While Diaz's wrestling skills have improved in the last few years, the reason most of his fights go to the ground is due to body strikes that fold his opponent or general exhaustion due to the fight's pace. Still, even during his amazing five-year stretch, only three of his wins have been finished inside of the first round. So, while eight of Diaz's wins are by submission, and most of his fights go to the ground, they don't often get there in a hurry.
You can't go on too long discussing this fight without mentioning Daley's crushing power; he has the kind that isn't often seen at lower weight classes. It is the type of power that makes opponents hesitate, re-think their strategy and plot a more careful course. It's fight-changing. It's hard to know how or if that will affect Diaz, who in true iconoclast style, usually makes his own way regardless of who's standing in front of him.

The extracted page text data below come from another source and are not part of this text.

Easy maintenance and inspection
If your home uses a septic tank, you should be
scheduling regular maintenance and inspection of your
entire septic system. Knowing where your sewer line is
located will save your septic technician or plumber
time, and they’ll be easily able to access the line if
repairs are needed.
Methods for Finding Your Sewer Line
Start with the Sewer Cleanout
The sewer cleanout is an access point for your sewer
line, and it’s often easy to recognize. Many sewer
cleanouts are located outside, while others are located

At times, Diaz likes to counterstrike, waiting for his opponent to open holes before exploiting them. At others, maybe when he senses fatigue in his foe, he moves forward at a blistering pace, almost daring his opponent to keep up with him. As a result, Diaz owns Compustrike records for most arm strikes thrown (220) and landed (117) in a single round.
When it comes to their attacks, however, Daley is actually the more varied striker. While nearly 89 percent of Diaz's standing strikes are punches, Daley has a closer to normal 82.5 percent. But with Diaz, perhaps the pace is more important than the techniques; he averages 114 thrown strikes per round, a significantly higher number than Daley, who averages 39. Should he keep that usual active pace, it will be interesting to see how it affects Daley, who has had weight-cutting issues in the past, though he insists he's on weight for this fight since it comes just six weeks after his most recent.
Daley's left hook is his power punch, but he has finishing potential with both hands, even against Diaz, who hasn't been stopped due to strikes since 2002 in just his fifth pro fight. Even if he doesn't catch him, Daley can win rounds on points with effective striking. Unlike many heavy hitters, he's not a wild brawler.
As always, there are a couple variables in the fight. At some point, nearly every fight ends up on the ground, whether through a scramble, a slip, a takedown or something else. Even from the bottom, Diaz is dangerous, but we also need to remember that with Strikeforce now operating under the unified rules, Daley has elbows at his disposal, and Diaz has cut easily in the past. Even though he had surgery to address the scar tissue damage that caused the problem, it's still something to consider. If Diaz ends up on top, Daley's going to have to play the stall game and hope to get stood up. Diaz has the clear edge on the ground.
Standing, it's more open. Diaz throws more volume but Daley has the power edge. Those types of matchups are not always easy to score for judges, because if the finesse fighter lands more, but the power fighter lands heavier scoring blows, who do you score it for?
The more indirect effect of those rounds is that Diaz always tends to wear opponents down. No one fights at a pace like him, and the amazing thing about him is that he can keep it up the entire fight, even in a five-rounder. Daley is no lock to keep pace.
Daley may try to conserve himself for the long war, but Diaz always manages to goad his opponents to fight his tempo, and this fight is unlikely to break that mold. With that, I expect Daley to have a strong first round, but with each passing minute from the second round on, the fight swings towards Diaz. With their fun styles, this has the potential to be a thrilling fight, but Stockton's finest has the stamina to take over the fight late. Diaz via fourth-round submission.